▶ _Exercise objective_: Every line below must be reproduced exactly. Copy them all.

Records for the task below:

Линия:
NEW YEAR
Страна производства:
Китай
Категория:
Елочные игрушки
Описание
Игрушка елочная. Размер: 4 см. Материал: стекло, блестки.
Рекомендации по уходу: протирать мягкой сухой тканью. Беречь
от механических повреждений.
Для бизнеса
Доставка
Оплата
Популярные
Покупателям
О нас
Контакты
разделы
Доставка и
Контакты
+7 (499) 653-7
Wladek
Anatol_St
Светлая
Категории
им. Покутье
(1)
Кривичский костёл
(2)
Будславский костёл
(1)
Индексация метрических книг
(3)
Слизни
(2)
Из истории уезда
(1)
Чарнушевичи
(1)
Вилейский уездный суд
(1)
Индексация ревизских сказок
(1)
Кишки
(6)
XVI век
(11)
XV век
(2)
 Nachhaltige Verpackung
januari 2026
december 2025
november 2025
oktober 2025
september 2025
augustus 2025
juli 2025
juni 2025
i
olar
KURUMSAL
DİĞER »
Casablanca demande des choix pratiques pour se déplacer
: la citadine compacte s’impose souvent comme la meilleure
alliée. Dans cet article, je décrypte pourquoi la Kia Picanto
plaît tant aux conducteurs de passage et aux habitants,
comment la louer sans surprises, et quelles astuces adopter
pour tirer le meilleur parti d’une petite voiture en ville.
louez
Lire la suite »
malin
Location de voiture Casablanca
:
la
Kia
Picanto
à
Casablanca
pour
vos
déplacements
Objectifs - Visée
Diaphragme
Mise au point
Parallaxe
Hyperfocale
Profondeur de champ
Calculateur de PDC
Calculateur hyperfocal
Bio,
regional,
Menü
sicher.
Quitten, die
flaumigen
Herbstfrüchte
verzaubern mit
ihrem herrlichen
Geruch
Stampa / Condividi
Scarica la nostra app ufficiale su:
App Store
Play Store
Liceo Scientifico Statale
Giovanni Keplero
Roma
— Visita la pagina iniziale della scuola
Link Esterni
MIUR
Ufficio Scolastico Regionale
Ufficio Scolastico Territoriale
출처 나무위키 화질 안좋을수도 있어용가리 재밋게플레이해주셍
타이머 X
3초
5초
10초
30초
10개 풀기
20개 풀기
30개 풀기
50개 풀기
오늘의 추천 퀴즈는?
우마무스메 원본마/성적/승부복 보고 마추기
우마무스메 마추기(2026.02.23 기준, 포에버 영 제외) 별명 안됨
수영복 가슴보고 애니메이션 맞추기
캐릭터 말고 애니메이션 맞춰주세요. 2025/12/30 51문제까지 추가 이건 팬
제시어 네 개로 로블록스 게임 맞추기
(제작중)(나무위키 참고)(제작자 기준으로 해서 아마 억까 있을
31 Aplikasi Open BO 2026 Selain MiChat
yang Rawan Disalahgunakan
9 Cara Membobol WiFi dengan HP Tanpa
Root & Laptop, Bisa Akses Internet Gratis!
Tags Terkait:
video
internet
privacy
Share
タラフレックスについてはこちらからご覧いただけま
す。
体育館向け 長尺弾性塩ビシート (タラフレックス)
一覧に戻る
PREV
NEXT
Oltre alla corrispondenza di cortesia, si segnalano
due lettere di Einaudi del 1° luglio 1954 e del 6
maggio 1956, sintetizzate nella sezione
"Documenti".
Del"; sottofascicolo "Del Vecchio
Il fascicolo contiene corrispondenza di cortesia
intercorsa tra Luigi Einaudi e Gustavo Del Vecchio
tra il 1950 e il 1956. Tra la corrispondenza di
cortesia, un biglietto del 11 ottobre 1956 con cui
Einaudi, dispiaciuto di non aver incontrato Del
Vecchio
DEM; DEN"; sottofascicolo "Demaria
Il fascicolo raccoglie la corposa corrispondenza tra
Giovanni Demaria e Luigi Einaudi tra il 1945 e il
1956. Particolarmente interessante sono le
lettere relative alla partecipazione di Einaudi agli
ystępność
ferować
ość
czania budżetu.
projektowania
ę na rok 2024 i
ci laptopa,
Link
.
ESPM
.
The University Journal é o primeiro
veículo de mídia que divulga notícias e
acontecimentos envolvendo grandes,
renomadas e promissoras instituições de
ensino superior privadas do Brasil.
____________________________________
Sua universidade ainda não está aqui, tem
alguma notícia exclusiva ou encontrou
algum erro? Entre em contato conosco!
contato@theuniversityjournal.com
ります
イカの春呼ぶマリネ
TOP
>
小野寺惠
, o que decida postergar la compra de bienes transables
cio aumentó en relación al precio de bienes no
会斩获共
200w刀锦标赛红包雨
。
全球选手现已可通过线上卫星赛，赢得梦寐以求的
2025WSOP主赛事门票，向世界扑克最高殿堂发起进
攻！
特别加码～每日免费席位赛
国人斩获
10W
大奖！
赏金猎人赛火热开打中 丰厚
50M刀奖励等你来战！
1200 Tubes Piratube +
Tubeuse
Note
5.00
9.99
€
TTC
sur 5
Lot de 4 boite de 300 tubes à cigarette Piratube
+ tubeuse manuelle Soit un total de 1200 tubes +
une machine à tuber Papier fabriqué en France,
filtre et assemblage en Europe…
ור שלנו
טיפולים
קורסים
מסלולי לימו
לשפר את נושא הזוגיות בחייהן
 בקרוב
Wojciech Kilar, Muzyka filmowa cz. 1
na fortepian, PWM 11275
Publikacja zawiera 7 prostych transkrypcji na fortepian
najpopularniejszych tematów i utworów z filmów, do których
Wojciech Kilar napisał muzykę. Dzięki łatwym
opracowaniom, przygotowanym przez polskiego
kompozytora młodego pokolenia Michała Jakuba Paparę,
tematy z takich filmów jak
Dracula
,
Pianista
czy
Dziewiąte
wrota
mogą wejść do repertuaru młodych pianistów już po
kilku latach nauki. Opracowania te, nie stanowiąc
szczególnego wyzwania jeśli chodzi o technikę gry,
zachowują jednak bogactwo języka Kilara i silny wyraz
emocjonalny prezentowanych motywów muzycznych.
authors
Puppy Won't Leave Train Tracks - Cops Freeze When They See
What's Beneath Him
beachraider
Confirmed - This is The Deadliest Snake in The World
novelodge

End of Records for the task.

▶ _Response_:
Линия:
NEW YEAR
Страна производства:
Китай
Категория:
Елочные игрушки
Описание
Игрушка елочная. Размер: 4 см. Материал: стекло, блестки.
Рекомендации по уходу: протирать мягкой сухой тканью. Беречь
от механических повреждений.
Для бизнеса
Доставка
Оплата
Популярные
Покупателям
О нас
Контакты
разделы
Доставка и
Контакты
+7 (499) 653-7
Wladek
Anatol_St
Светлая
Категории
им. Покутье
(1)
Кривичский костёл
(2)
Будславский костёл
(1)
Индексация метрических книг
(3)
Слизни
(2)
Из истории уезда
(1)
Чарнушевичи
(1)
Вилейский уездный суд
(1)
Индексация ревизских сказок
(1)
Кишки
(6)
XVI век
(11)
XV век
(2)
 Nachhaltige Verpackung
januari 2026
december 2025
november 2025
oktober 2025
september 2025
augustus 2025
juli 2025
juni 2025
i
olar
KURUMSAL
DİĞER »
Casablanca demande des choix pratiques pour se déplacer
: la citadine compacte s’impose souvent comme la meilleure
alliée. Dans cet article, je décrypte pourquoi la Kia Picanto
plaît tant aux conducteurs de passage et aux habitants,
comment la louer sans surprises, et quelles astuces adopter
pour tirer le meilleur parti d’une petite voiture en ville.
louez
Lire la suite »
malin
Location de voiture Casablanca
:
la
Kia
Picanto
à
Casablanca
pour
vos
déplacements
Objectifs - Visée
Diaphragme
Mise au point
Parallaxe
Hyperfocale
Profondeur de champ
Calculateur de PDC
Calculateur hyperfocal
Bio,
regional,
Menü
sicher.
Quitten, die
flaumigen
Herbstfrüchte
verzaubern mit
ihrem herrlichen
Geruch
Stampa / Condividi
Scarica la nostra app ufficiale su:
App Store
Play Store
Liceo Scientifico Statale
Giovanni Keplero
Roma
— Visita la pagina iniziale della scuola
Link Esterni
MIUR
Ufficio Scolastico Regionale
Ufficio Scolastico Territoriale
출처 나무위키 화질 안좋을수도 있어용가리 재밋게플레이해주셍
타이머 X
3초
5초
10초
30초
10개 풀기
20개 풀기
30개 풀기
50개 풀기
오늘의 추천 퀴즈는?
우마무스메 원본마/성적/승부복 보고 마추기
우마무스메 마추기(2026.02.23 기준, 포에버 영 제외) 별명 안됨
수영복 가슴보고 애니메이션 맞추기
캐릭터 말고 애니메이션 맞춰주세요. 2025/12/30 51문제까지 추가 이건 팬
제시어 네 개로 로블록스 게임 맞추기
(제작중)(나무위키 참고)(제작자 기준으로 해서 아마 억까 있을
31 Aplikasi Open BO 2026 Selain MiChat
yang Rawan Disalahgunakan
9 Cara Membobol WiFi dengan HP Tanpa
Root & Laptop, Bisa Akses Internet Gratis!
Tags Terkait:
video
internet
privacy
Share
タラフレックスについてはこちらからご覧いただけま
す。
体育館向け 長尺弾性塩ビシート (タラフレックス)
一覧に戻る
PREV
NEXT
Oltre alla corrispondenza di cortesia, si segnalano
due lettere di Einaudi del 1° luglio 1954 e del 6
maggio 1956, sintetizzate nella sezione
"Documenti".
Del"; sottofascicolo "Del Vecchio
Il fascicolo contiene corrispondenza di cortesia
intercorsa tra Luigi Einaudi e Gustavo Del Vecchio
tra il 1950 e il 1956. Tra la corrispondenza di
cortesia, un biglietto del 11 ottobre 1956 con cui
Einaudi, dispiaciuto di non aver incontrato Del
Vecchio
DEM; DEN"; sottofascicolo "Demaria
Il fascicolo raccoglie la corposa corrispondenza tra
Giovanni Demaria e Luigi Einaudi tra il 1945 e il
1956. Particolarmente interessante sono le
lettere relative alla partecipazione di Einaudi agli
ystępność
ferować
ość
czania budżetu.
projektowania
ę na rok 2024 i
ci laptopa,
Link
.
ESPM
.
The University Journal é o primeiro
veículo de mídia que divulga notícias e
acontecimentos envolvendo grandes,
renomadas e promissoras instituições de
ensino superior privadas do Brasil.
____________________________________
Sua universidade ainda não está aqui, tem
alguma notícia exclusiva ou encontrou
algum erro? Entre em contato conosco!
contato@theuniversityjournal.com
ります
イカの春呼ぶマリネ
TOP
>
小野寺惠
, o que decida postergar la compra de bienes transables
cio aumentó en relación al precio de bienes no
会斩获共
200w刀锦标赛红包雨
。
全球选手现已可通过线上卫星赛，赢得梦寐以求的
2025WSOP主赛事门票，向世界扑克最高殿堂发起进
攻！
特别加码～每日免费席位赛
国人斩获
10W
大奖！
赏金猎人赛火热开打中 丰厚
50M刀奖励等你来战！
1200 Tubes Piratube +
Tubeuse
Note
5.00
9.99
€
TTC
sur 5
Lot de 4 boite de 300 tubes à cigarette Piratube
+ tubeuse manuelle Soit un total de 1200 tubes +
une machine à tuber Papier fabriqué en France,
filtre et assemblage en Europe…
ור שלנו
טיפולים
קורסים
מסלולי לימו
לשפר את נושא הזוגיות בחייהן
 בקרוב
Wojciech Kilar, Muzyka filmowa cz. 1
na fortepian, PWM 11275
Publikacja zawiera 7 prostych transkrypcji na fortepian
najpopularniejszych tematów i utworów z filmów, do których
Wojciech Kilar napisał muzykę. Dzięki łatwym
opracowaniom, przygotowanym przez polskiego
kompozytora młodego pokolenia Michała Jakuba Paparę,
tematy z takich filmów jak
Dracula
,
Pianista
czy
Dziewiąte
wrota
mogą wejść do repertuaru młodych pianistów już po
kilku latach nauki. Opracowania te, nie stanowiąc
szczególnego wyzwania jeśli chodzi o technikę gry,
zachowują jednak bogactwo języka Kilara i silny wyraz
emocjonalny prezentowanych motywów muzycznych.
authors
Puppy Won't Leave Train Tracks - Cops Freeze When They See
What's Beneath Him
beachraider
Confirmed - This is The Deadliest Snake in The World
novelodge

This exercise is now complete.